Ellbogendysplasie (ED)
Drei Knochen sind an der Bildung des Ellbogengelenkes beteiligt d.h. der Oberarmknochen (Humerus), die Elle und die Speiche. Damit die Bewegung
reibungsfrei verläuft, müssen die Gelenkflächen dieser Knochen exakt zusammen passen und mit der intakten Knorpelschicht bedeckt sein. Kommt es zur
Bildung einer Stufe im Gelenk und/oder wird der Knorpel auf andere Weise geschädigt, ist die Folge eine Gelenkentzündung und langfristig die Bildung einer Arthrose. Die Tiere haben Schmerzen und lahmen.
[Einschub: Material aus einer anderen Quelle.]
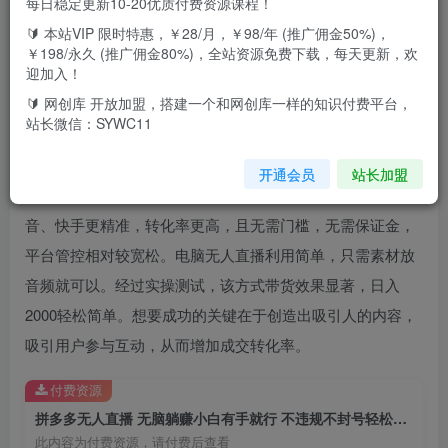
每日稳定更新10-20优质付费资源课程！
项目介绍：拼多多在直播赛道上逐渐崭露头角，通过电脑无
🔰 本站VIP 限时特惠，￥28/月，￥98/年 (推广佣金50%)，
人直播带货成为新宠。新人获得流量扶持，转化率超高。我
￥198/永久 (推广佣金80%)，全站资源免费下载，每天更新，欢
迎加入！
将分享一种简单的电脑无人直播方法，实操测试证明日入
🔰 网创库 开放加盟，搭建一个和网创库一样的知识付费平台，
2000不是问题。近年来，随着抖音、快手带货的火爆，比较
站长微信：SYWC11
传统的电商平台如淘宝、拼多多受到了冲击。在激烈竞争
下，拼多多开始开拓直播赛道，并且给予新人大量流量扶
开通会员
站长加盟
持，尤其是电脑无人直播这个冷门赛道。这种方式相对于抖
音、快手更精准，转化率更高，且无需门槛，无需保证金，
平台管控相对较宽松。电脑无人直播利用简单，只需素材放
音频就可以。经过实操测试，该方式带货效果显著，日入
2000轻松简单。想要成功的关键在于创造出吸引人的内容，
吸引用户参与互动，从而增加成交转化率。
付费资源
拼多多无人直播 无脑躺赚小白有手就行 不违规不封号轻松日入4位数
此内容为付费资源，请付费后查看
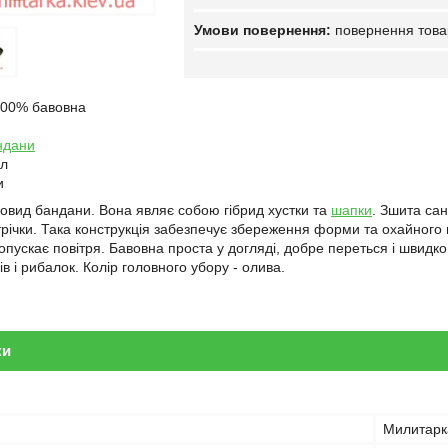
повернення това
100% бавовна
ндани
ол
и
новид бандани. Вона являє собою гібрид хустки та
шапки
. Зшита сан
трічки. Така конструкція забезпечує збереження форми та охайного 
ропускає повітря. Бавовна проста у догляді, добре переться і швид
ів і рибалок. Колір головного убору - олива.
ки
Милитарк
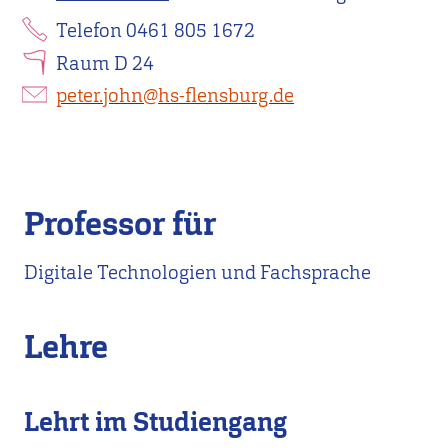
Telefon 0461 805 1672
Raum D 24
peter.john@hs-flensburg.de
Professor für
Digitale Technologien und Fachsprache
Lehre
Lehrt im Studiengang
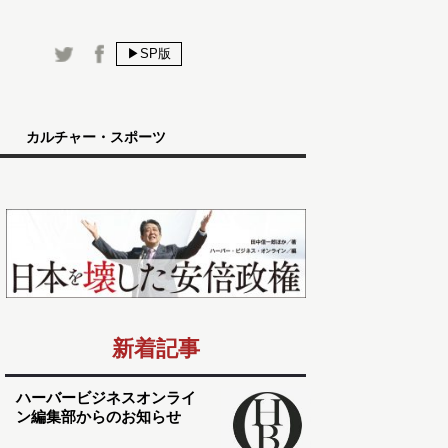
▶SP版
カルチャー・スポーツ
新着記事
ハーバービジネスオンライ
ン編集部からのお知らせ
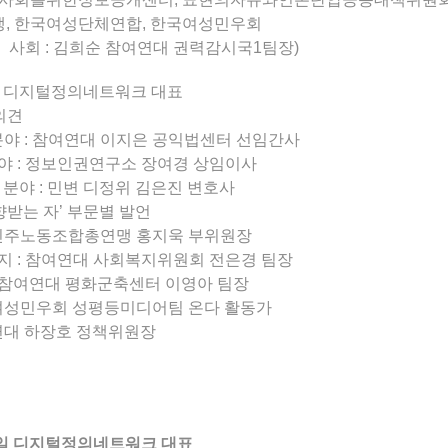
, 한국여성단체연합, 한국여성민우회
 ※ 사회 : 김희순 참여연대 권력감시국1팀장)
병일 디지털정의네트워크 대표
의견
 분야 : 참여연대 이지은 공익법센터 선임간사
 분야 : 정보인권연구소 장여경 상임이사
’ 분야 : 민변 디정위 김은진 변호사
향받는 자’ 부문별 발언
전국민주노동조합총연맹 홍지욱 부위원장
지 : 참여연대 사회복지위원회 전은경 팀장
: 참여연대 평화군축센터 이영아 팀장
국여성민우회 성평등미디어팀 온다 활동가
화연대 하장호 정책위원장
오병일 디지털정의네트워크 대표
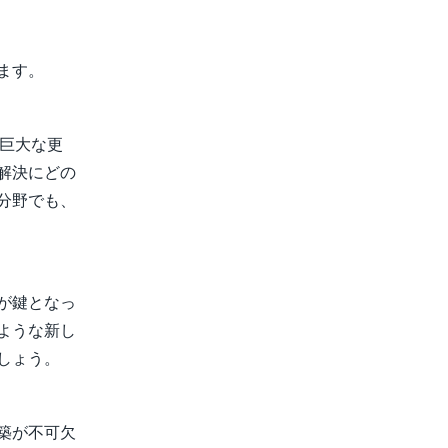
ます。
に巨大な更
解決にどの
分野でも、
が鍵となっ
ような新し
しょう。
築が不可欠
Bei der ED handelt
es sich um eine Erkrankung des Ellbogengelenks (multifaktorielle Erkrankung). Ursache dieser Erkrankung ist eine Fehl- Missbildung des Gelenks, Wachstumsstörungen, Unfall oder Traumata. Es kommt häufig zu diesem Problem, wenn die am Gelenk
beteiligten Knochen nicht zueinanderpassen. Genau wie bei der
HD ist die ED auch genetisch bedingt, ED kommt vor allem bei größeren Hunderassen vor. Betroffene Hunderassen von ED sind insbesondere große, schnell wachsende
Hunde wie z.B. Berner Sennenhund, Labrador Retriever, Bordeaux Doggen,
Deutscher Schäferhund und Neufundländer, Rottweiler und deren Mischlinge. Auch Rassen mit angeborenen Störungen in der Knorpel- und Knochenbildung wie Teckel, Mops und Pekinese gehören zur
Risikogruppe. Es gibt einige Faktoren die ,
die ED fördern können wie z.B. falsche Ernährung und die falsche Haltung des
Tieres. Auch ein Unfall kann ebenfalls eine Ursache dieser Erkrankung sein.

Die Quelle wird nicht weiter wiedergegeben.